Highlights
- China controls approximately 90% of heavy rare earth production and 80% of global rare earth magnet output.
- Hudson Institute report highlights China’s bureaucratic strategies to manipulate rare earth element exports and technology access.
- Growing geopolitical tensions and supply chain vulnerabilities pose significant risks for global manufacturing and technology sectors.
William Chou’s July 2025 policy memo (opens in a new tab) for the Hudson Institute (opens in a new tab), “China’s Bureaucratic Playbook for Critical Minerals,” lands like a warning shot aimed at Western complacency. The document is not subtle, casting China as a master manipulator of rare earth supply chains, leveraging bureaucratic slow-walking and export controls to extract foreign technology, dominate downstream manufacturing, and inflict economic pain.
But how much is fact, and how much is framing? What should investors interpret when considering the critical minerals landscape?
On the Money
Chou’s core data points are broadly accurate:
- China controls ~90% of heavy rare earth production and ~80% of global rare earth magnet output.
- The 2010 Senkaku Islands export freeze and the 2023 gallium/germanium restrictions are well-documented coercive precedents.
- The April 2025 export restrictions on seven rare earths (e.g., dysprosium, terbium, scandium) were confirmed by Reuters and Bloomberg.
- The memo notes Ford’s Chicago plant shutdown in May due to shortages of rare earth parts—a real and serious signal of supply-chain fragility.
Assessing the Situation
Chou’s claim that Beijing’s Ministry of Commerce (MOC) demands blueprints, product photos, and full supplier data as part of export license applications, allegedly to steal technology, is sourced to anonymous industry reports. It’s plausible—but lacks official documentation. Rare Earth Exchanges (REEx) has been informed by direct sources on condition of anonymity that this, in fact, is going on. Similarly, the assertion that China may deliberately favor Germany over Japan in gallium exports to divide allies is intriguing, but unconfirmed.
The memo’s suggestion that automakers might be forced to send American engines to China for magnet installation is likely extreme, but it highlights the squeeze.
Directional Framing
This is not a neutral report. The Hudson Institute’s framing is overtly hawkish, tied closely to the Trump administration’s narrative of trade decoupling and reindustrialization. Nearly every fact is presented through the lens of Chinese coercion. There is minimal exploration of why China may act in this manner (e.g., as retaliation for chip bans or as a continuation of industrial policy), nor any introspection on Western market failures to diversify supply chains earlier.
Nor is there any criticism of the political and economic elites who have greatly benefited from the outsourcing of critical minerals over the last few decades.
That said, Chou does cite legitimate developments: the Quad Critical Minerals Initiative, U.S. executive orders on mining, and DoD funding for Lynas and NioCorp—steps that validate the urgency of his warnings.
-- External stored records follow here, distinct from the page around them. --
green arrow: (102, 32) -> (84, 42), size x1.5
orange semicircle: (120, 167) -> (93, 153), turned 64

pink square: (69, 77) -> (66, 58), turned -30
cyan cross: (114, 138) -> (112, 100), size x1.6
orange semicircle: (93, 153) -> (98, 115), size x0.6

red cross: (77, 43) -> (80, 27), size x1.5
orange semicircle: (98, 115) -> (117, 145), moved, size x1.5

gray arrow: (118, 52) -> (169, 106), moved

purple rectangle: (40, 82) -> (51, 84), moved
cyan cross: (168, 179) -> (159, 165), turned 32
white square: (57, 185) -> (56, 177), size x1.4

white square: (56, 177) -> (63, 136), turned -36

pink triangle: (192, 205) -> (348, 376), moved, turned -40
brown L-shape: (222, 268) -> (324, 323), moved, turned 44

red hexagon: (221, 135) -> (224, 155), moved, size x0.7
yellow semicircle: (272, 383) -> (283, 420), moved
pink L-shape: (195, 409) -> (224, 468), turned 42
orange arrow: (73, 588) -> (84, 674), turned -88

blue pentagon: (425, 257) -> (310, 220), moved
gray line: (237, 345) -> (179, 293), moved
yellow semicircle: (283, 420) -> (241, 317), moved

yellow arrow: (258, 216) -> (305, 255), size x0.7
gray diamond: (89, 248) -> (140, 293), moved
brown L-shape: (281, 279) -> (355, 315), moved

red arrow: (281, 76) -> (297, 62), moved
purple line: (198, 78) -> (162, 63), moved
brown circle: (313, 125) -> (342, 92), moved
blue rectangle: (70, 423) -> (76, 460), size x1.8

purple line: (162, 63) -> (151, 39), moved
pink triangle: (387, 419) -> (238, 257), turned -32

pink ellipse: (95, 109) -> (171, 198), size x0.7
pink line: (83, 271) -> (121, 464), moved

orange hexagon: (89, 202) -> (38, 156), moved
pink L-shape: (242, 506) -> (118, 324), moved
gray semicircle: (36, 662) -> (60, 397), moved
The output was authored and published before the big MP Materials and Department of Defense deal was announced.
REEx Investor Takeaway
Retail investors should read this memo as both a signal and a strategy. While the Hudson Institute paints in sharp nationalist tones, the underlying data—on supply concentration, bureaucratic risk, and geopolitical chokepoints—is real. Chou may overstate China’s monolithic intent, but he’s right to warn: in rare earths, access can be revoked overnight.
Key Questions:
- Can alternative refining capacity (e.g., in Texas, Saudi Arabia) come online before another Beijing clampdown?
- Will allied cooperation survive Chinese wedge strategies?
- Could U.S. policy overcorrect, raising costs without securing new capacity?
REEx will continue to monitor the trends for investors.